Salah satu mahasiswa mengajukan pertanyaan mengenai bagaimana sistem memastikan keadilan hukum jika seorang petugas Litmas atau pembimbing kemasyarakatan melakukan pelanggaran hingga harus dipenjara. Menanggapi hal tersebut, Bapak Pujo Harinto menjelaskan bahwa prinsip utama dalam sistem pemasyarakatan adalah persamaan di hadapan hukum, di mana setiap individu, termasuk petugas sekalipun, tetap tunduk pada proses hukum yang berlaku. Pengetahuan mendalam tentang mekanisme sistem tidak menjadi celah untuk menghindari tanggung jawab, melainkan menjadi ujian terhadap integritas dan profesionalisme individu tersebut. Proses penegakan hukum, menurutnya, dilaksanakan secara transparan dan terukur melalui mekanisme pengawasan internal maupun eksternal agar berjalan sesuai prosedur. Selain itu, sistem asesmen risiko dan penilaian pembinaan dalam pemasyarakatan juga harus melalui proses validasi objektif, tanpa dipengaruhi oleh faktor personal atau jabatan. Pengawasan berlapis dari Kemenkumham, Inspektorat Jenderal, hingga lembaga eksternal seperti Ombudsman menjadi jaminan bahwa kredibilitas sistem pemasyarakatan tetap terjaga.
Pertanyaan lain datang dari mahasiswa psikologi yang menyoroti pentingnya dimensi psikologis dalam program pembinaan narapidana, khususnya agar kegiatan yang dijalankan tidak sekadar bersifat formalitas. Menanggapi hal tersebut, narasumber menjelaskan bahwa assessment psikologis individual menjadi langkah awal yang sangat penting dalam proses pembinaan, karena setiap narapidana memiliki latar belakang, pengalaman hidup, dan dinamika kepribadian yang berbeda. Pendekatan yang digunakan harus bersifat personal dan berbasis psikologi forensik, yang memungkinkan petugas memahami perilaku narapidana tidak hanya dari tindakan yang tampak, tetapi juga dari pola pikir dan faktor psikologis yang melatarbelakanginya. Melalui pendekatan ini, proses pembinaan dipandang bukan sebagai bentuk pengendalian, melainkan sebagai upaya membantu narapidana untuk mengenali, meregulasi, dan mengarahkan dirinya menuju perubahan yang lebih adaptif dan positif.

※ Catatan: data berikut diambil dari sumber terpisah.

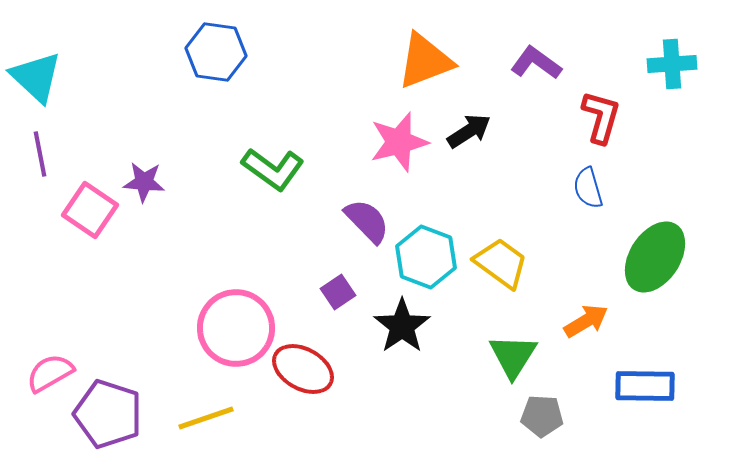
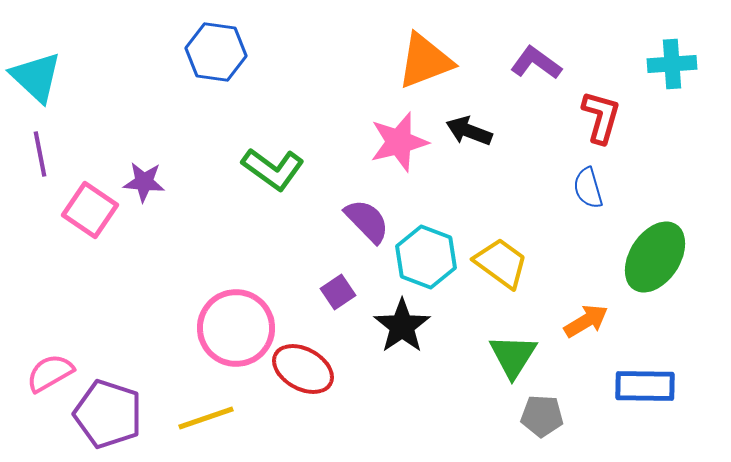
black arrow: rotated 126 degrees counterclockwise
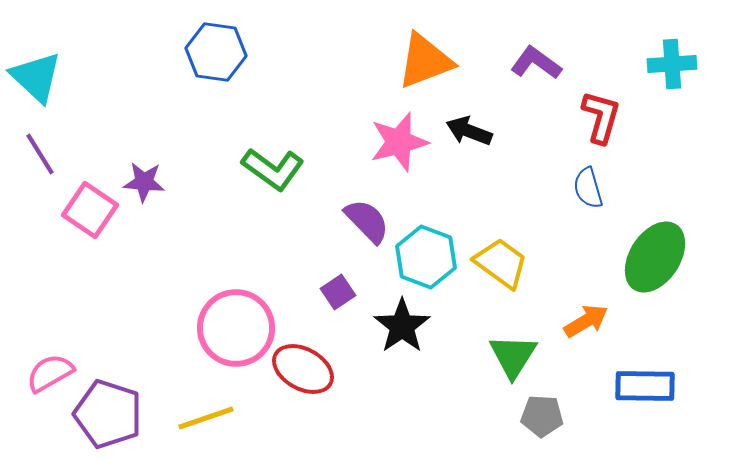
purple line: rotated 21 degrees counterclockwise
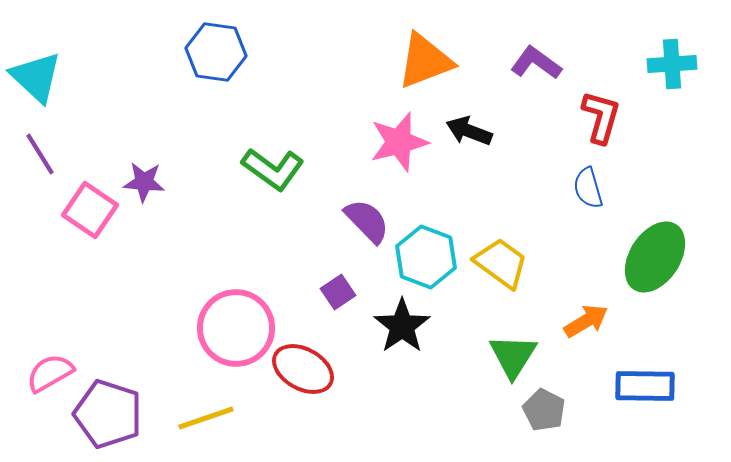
gray pentagon: moved 2 px right, 6 px up; rotated 24 degrees clockwise
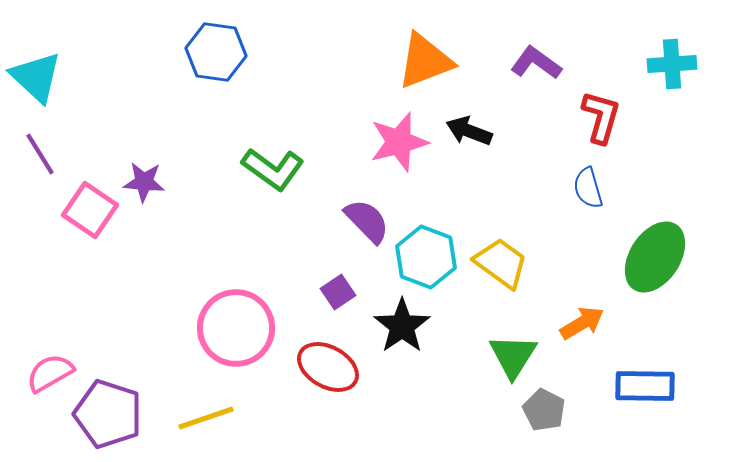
orange arrow: moved 4 px left, 2 px down
red ellipse: moved 25 px right, 2 px up
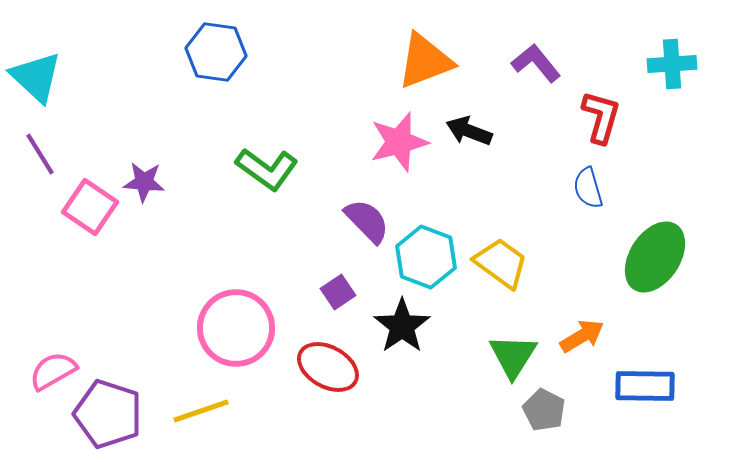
purple L-shape: rotated 15 degrees clockwise
green L-shape: moved 6 px left
pink square: moved 3 px up
orange arrow: moved 13 px down
pink semicircle: moved 3 px right, 2 px up
yellow line: moved 5 px left, 7 px up
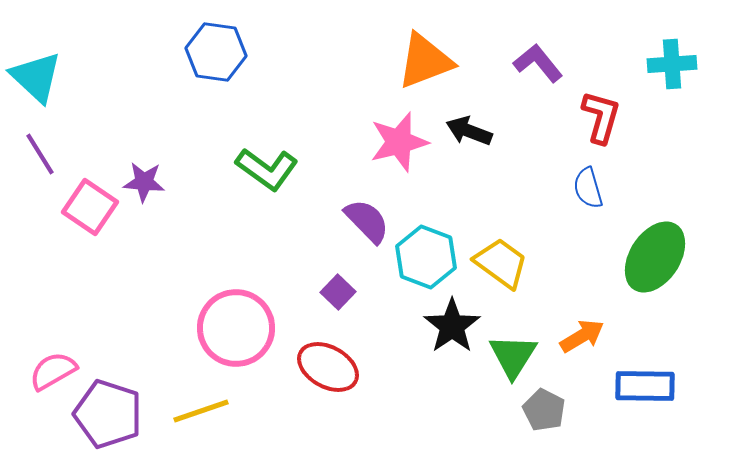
purple L-shape: moved 2 px right
purple square: rotated 12 degrees counterclockwise
black star: moved 50 px right
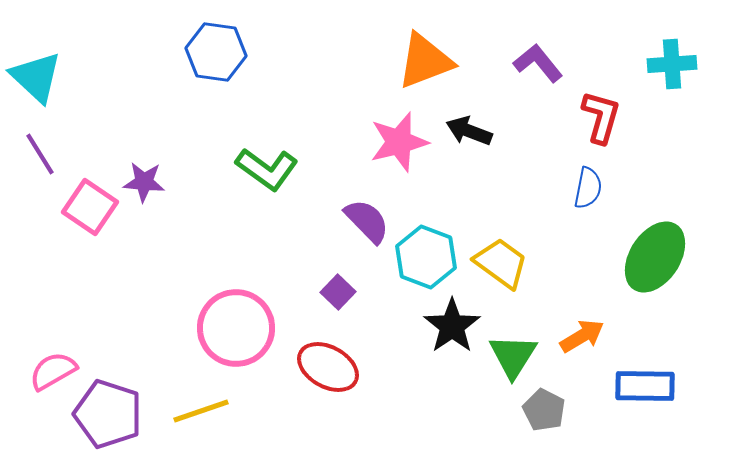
blue semicircle: rotated 153 degrees counterclockwise
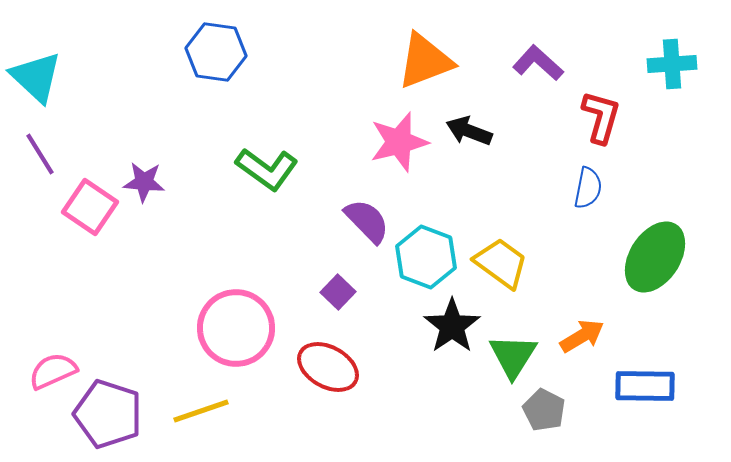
purple L-shape: rotated 9 degrees counterclockwise
pink semicircle: rotated 6 degrees clockwise
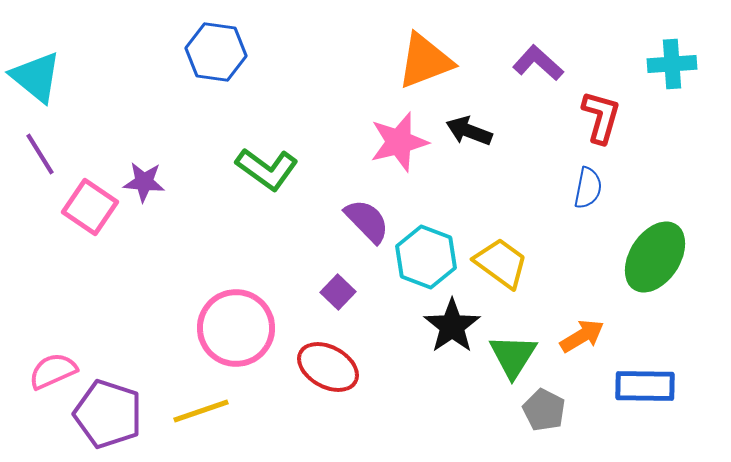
cyan triangle: rotated 4 degrees counterclockwise
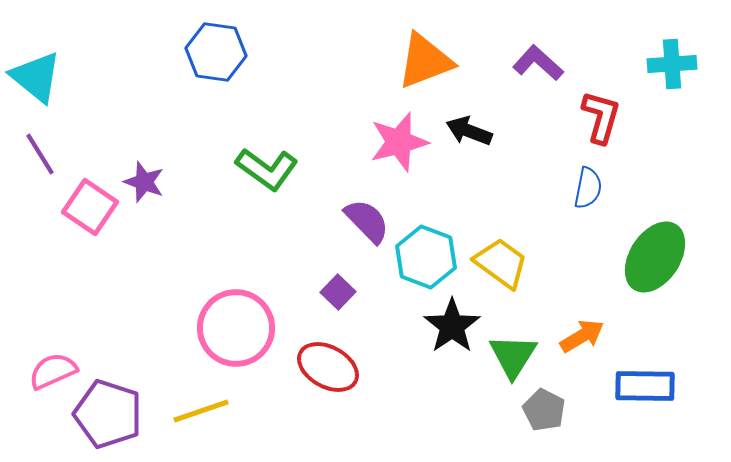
purple star: rotated 15 degrees clockwise
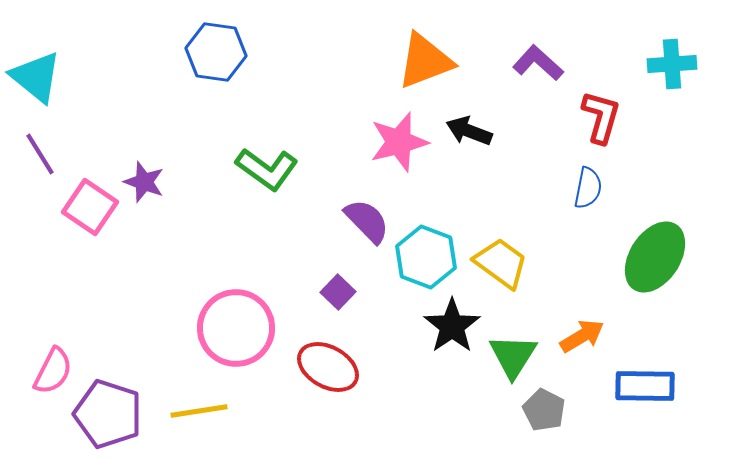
pink semicircle: rotated 141 degrees clockwise
yellow line: moved 2 px left; rotated 10 degrees clockwise
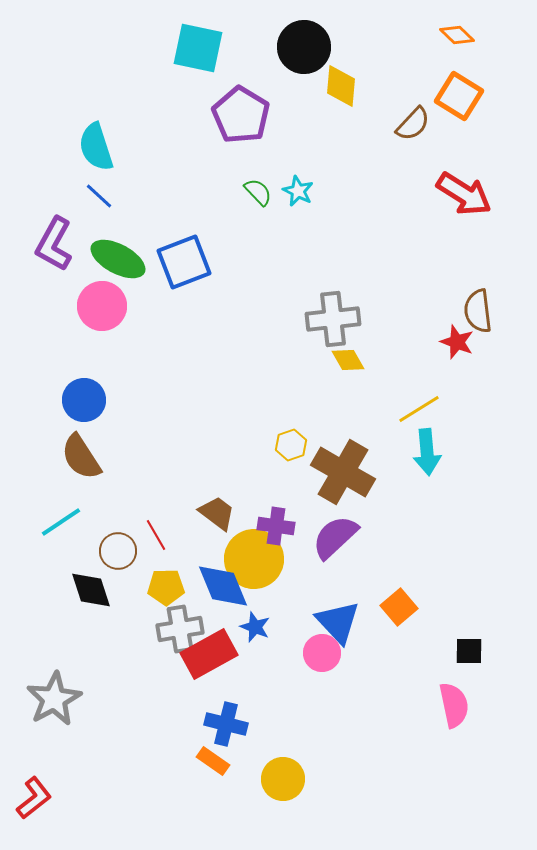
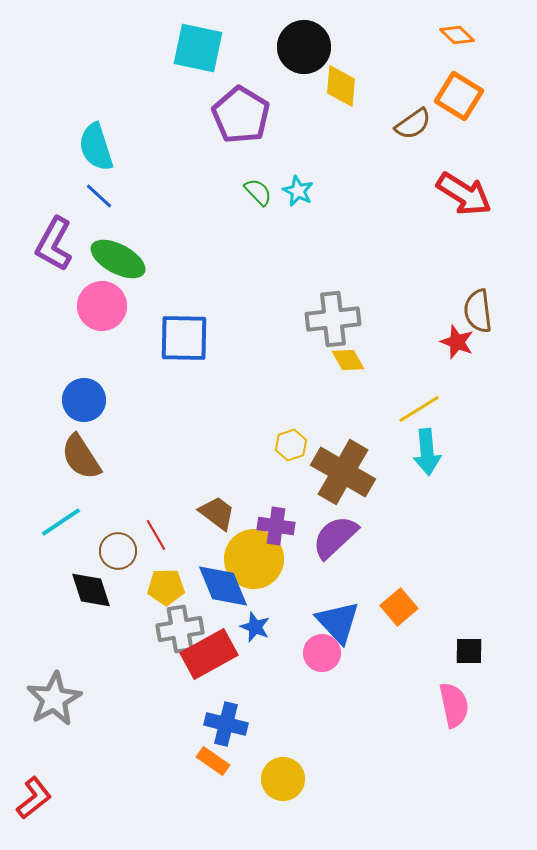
brown semicircle at (413, 124): rotated 12 degrees clockwise
blue square at (184, 262): moved 76 px down; rotated 22 degrees clockwise
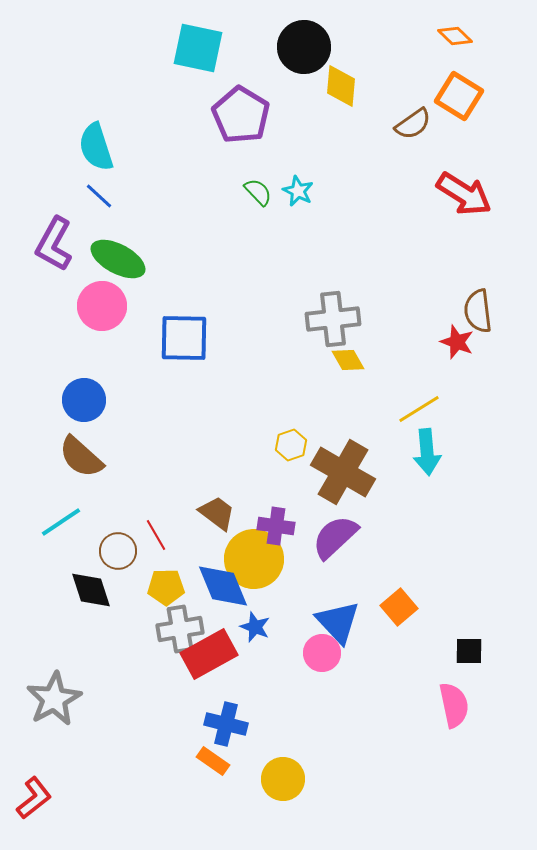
orange diamond at (457, 35): moved 2 px left, 1 px down
brown semicircle at (81, 457): rotated 15 degrees counterclockwise
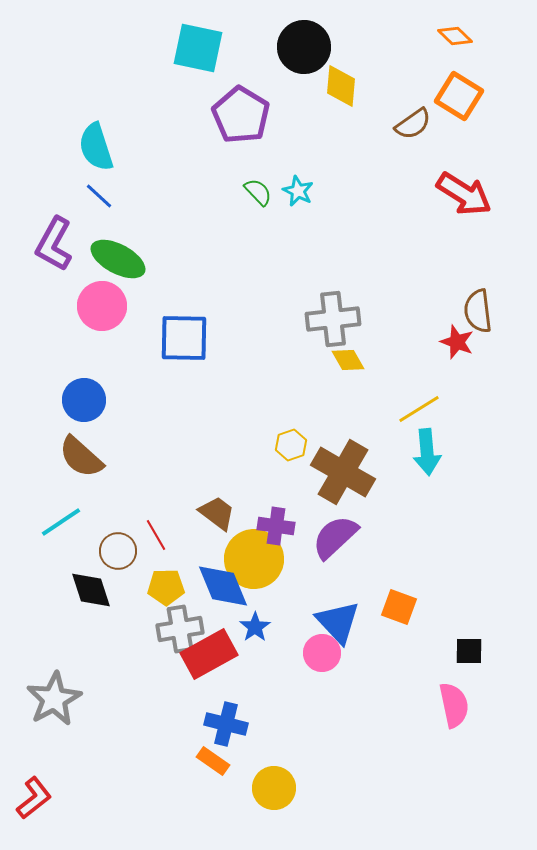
orange square at (399, 607): rotated 30 degrees counterclockwise
blue star at (255, 627): rotated 16 degrees clockwise
yellow circle at (283, 779): moved 9 px left, 9 px down
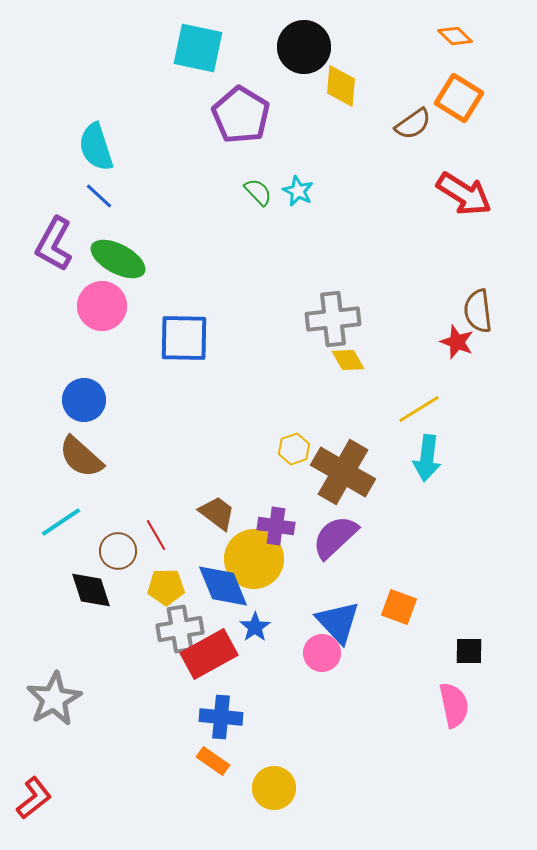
orange square at (459, 96): moved 2 px down
yellow hexagon at (291, 445): moved 3 px right, 4 px down
cyan arrow at (427, 452): moved 6 px down; rotated 12 degrees clockwise
blue cross at (226, 724): moved 5 px left, 7 px up; rotated 9 degrees counterclockwise
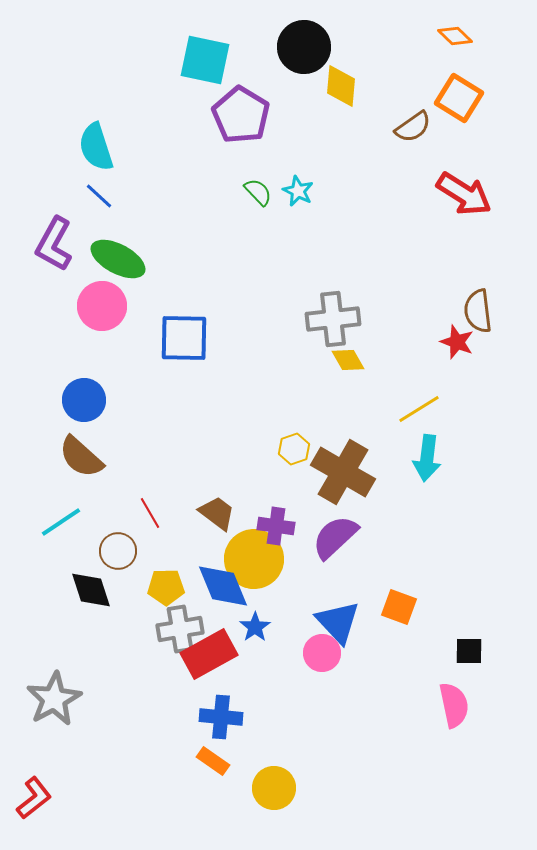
cyan square at (198, 48): moved 7 px right, 12 px down
brown semicircle at (413, 124): moved 3 px down
red line at (156, 535): moved 6 px left, 22 px up
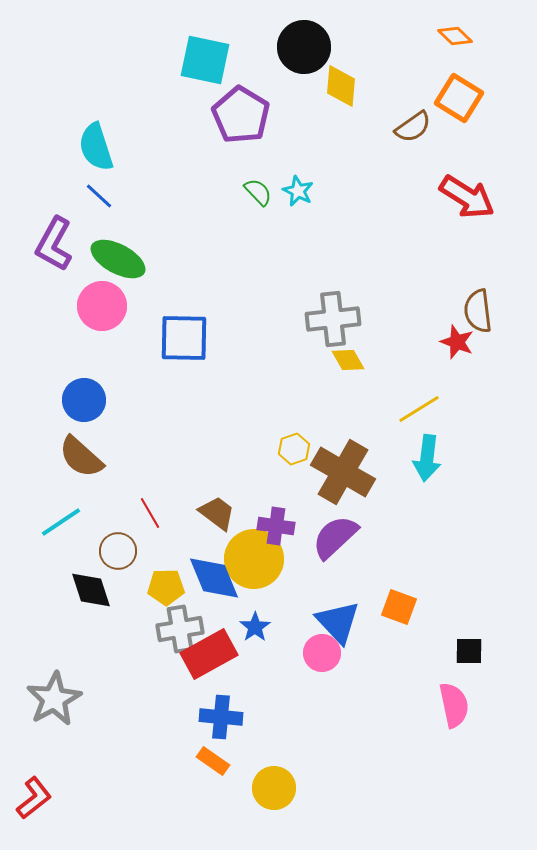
red arrow at (464, 194): moved 3 px right, 3 px down
blue diamond at (223, 586): moved 9 px left, 8 px up
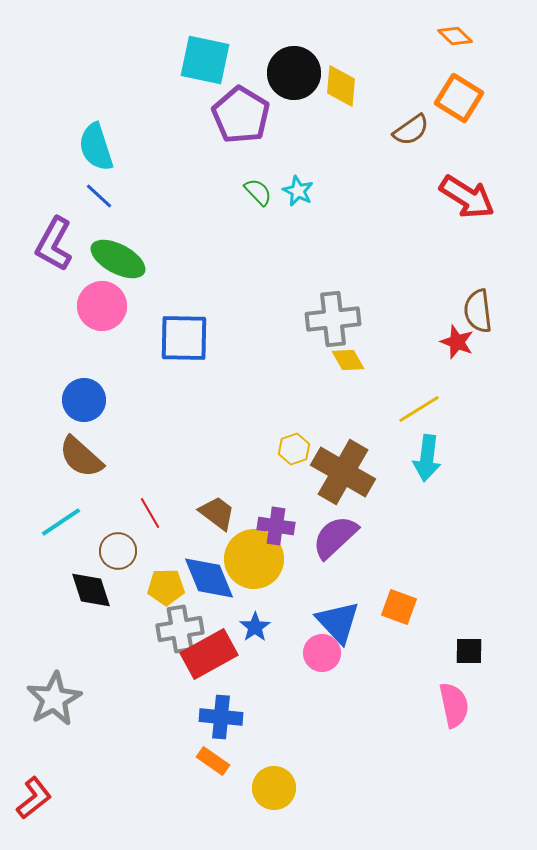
black circle at (304, 47): moved 10 px left, 26 px down
brown semicircle at (413, 127): moved 2 px left, 3 px down
blue diamond at (214, 578): moved 5 px left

Melalui kuliah umum ini, mahasiswa diajak memahami bahwa sistem pemasyarakatan bukan hanya urusan hukum, tetapi juga proses transformasi manusia. Penegakan hukum harus selalu berdampingan dengan nilai kemanusiaan, dan pembinaan harus berorientasi pada pemulihan, bukan pembalasan. Sebagaimana ditegaskan Bapak Pujo Harinto, inti dari pemasyarakatan adalah “mengembalikan manusia kepada kemanusiaannya”. Sebuah refleksi yang menegaskan bahwa keadilan sejati lahir bukan dari hukuman, melainkan dari kesempatan untuk berubah. Ke depan, diharapkan kegiatan serupa dapat terus dilaksanakan sebagai wadah kolaborasi antara akademisi dan praktisi untuk memperkuat pemahaman lintas disiplin mengenai psikologi forensik dan pemasyarakatan. Tindak lanjut dari acara ini juga dapat direncanakan dalam bentuk pengembangan kerja sama dan penelitian bersama antara Fakultas Psikologi dan instansi pemasyarakatan, guna memperdalam kajian tentang aspek psikologis dalam proses rehabilitasi dan reintegrasi sosial masyarakat Indonesia.